Bush attributes the success of these programs to their non-confrontational nature. “Offenders, for the most part, don’t want to be labeled pathological—I guess nobody does,” he says. Offenders are also able to receive help without any stigma. By contrast, approaches that focus solely on incarceration tend to reinforce feelings of victimization within offenders. Once that point is reached, further punishment only fosters vengeful emotions against the system. Ultimately society ends up breeding “another generation of hard-core criminals”.

Sara Heller, assistant professor of criminology at the University of Pennsylvania, confirmed the efficacy of CBT in her research. When she conducted a study involving a randomized group of 2,740 at-risk-youths in Chicago, she found that compared to a control group, participants in the CBT initiative showed a 44% reduction in violent-crime arrests. Also, a review of 58 studies assessing the effectiveness of CBT programs around the country found that they cause re-offense rates to drop by 25%. CBT has since spread to many parts of the criminal-justice system, and has even been recommended by the National Institute of Justice as a particularly effective tool for treating juvenile offenders.

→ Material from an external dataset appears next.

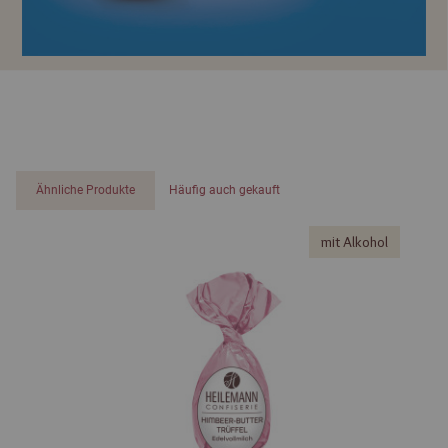
Ähnliche Produkte
Häufig auch gekauft
mit Alkohol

Paying the price for law enforcement

Considering that at any given time, approximately 1 in every 45 adults in the United States is under some form of community correctional supervision, CBT holds a lot of potential for reducing pressure on an already strained prison system. This is not only because of its capacity to bring down rates of reoffending, but also due to its cost effectiveness. In a 2004 research project that analyzed 14 studies investigating the impact of criminal-reform CBT programs, 13 were found to have positive cost-benefit outcomes.

Bush is under no illusions about CBT solving all of the problems facing the criminal-justice system: He thinks it should supplement other methods, not replace them. “There is nothing wrong with law and order in the sense of stopping criminals from offending by arresting them,” he says. “But if you follow that arrest up with more and more punishment, that will have a negative effect. It will not change their attitude toward the law and society.”